From the line with "YouTube (266, 2530)" through the line with "Present Perfect Simple", repeat the entries verbatim, both end lines included, and add nothing.

===== Data for this task =====

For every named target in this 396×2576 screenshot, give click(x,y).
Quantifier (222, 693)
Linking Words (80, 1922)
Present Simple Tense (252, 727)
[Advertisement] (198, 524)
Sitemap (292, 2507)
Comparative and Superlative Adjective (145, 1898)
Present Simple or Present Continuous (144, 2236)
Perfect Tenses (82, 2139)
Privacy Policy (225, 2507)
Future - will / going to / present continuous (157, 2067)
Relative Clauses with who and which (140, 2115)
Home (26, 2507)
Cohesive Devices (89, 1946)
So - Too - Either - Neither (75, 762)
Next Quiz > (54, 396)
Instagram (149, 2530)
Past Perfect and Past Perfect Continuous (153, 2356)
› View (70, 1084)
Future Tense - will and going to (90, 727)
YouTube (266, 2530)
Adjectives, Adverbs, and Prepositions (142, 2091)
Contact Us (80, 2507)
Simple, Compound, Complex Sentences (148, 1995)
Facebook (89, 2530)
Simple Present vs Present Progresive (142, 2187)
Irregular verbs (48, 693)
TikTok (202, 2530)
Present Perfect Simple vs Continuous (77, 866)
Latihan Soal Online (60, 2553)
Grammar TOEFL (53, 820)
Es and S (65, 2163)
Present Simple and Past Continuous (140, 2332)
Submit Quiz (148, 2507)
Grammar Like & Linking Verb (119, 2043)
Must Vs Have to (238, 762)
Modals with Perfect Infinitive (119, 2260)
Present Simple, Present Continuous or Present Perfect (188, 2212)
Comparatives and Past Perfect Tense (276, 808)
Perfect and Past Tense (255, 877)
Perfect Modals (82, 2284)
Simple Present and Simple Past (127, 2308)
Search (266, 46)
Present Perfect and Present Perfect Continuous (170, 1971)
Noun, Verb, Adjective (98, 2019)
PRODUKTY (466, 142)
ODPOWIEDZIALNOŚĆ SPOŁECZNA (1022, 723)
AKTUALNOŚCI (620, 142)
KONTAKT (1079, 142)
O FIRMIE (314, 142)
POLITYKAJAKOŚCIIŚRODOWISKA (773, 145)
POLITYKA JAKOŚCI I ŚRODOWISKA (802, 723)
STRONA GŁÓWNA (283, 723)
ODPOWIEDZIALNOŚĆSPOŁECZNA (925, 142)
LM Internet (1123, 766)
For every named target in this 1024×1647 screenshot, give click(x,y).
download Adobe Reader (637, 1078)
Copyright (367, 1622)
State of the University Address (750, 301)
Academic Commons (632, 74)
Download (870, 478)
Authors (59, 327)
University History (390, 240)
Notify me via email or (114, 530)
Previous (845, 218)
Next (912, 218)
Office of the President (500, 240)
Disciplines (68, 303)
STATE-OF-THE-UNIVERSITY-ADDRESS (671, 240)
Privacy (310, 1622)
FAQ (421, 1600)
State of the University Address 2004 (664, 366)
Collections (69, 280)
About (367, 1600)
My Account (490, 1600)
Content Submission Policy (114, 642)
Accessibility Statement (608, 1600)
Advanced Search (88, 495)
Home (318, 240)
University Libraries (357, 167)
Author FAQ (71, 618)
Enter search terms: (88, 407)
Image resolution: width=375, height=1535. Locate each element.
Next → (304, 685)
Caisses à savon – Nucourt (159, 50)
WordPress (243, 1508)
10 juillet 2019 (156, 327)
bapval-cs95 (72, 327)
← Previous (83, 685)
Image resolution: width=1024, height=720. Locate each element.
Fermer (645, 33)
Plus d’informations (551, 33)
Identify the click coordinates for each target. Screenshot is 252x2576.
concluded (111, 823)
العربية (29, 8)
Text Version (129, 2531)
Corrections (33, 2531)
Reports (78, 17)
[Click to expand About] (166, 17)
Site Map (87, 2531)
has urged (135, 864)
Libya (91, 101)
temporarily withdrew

=====

Exercise result:
YouTube (266, 2530)
Adjectives, Adverbs, and Prepositions (142, 2091)
Contact Us (80, 2507)
Simple, Compound, Complex Sentences (148, 1995)
Facebook (89, 2530)
Simple Present vs Present Progresive (142, 2187)
Irregular verbs (48, 693)
TikTok (202, 2530)
Present Perfect Simple vs Continuous (77, 866)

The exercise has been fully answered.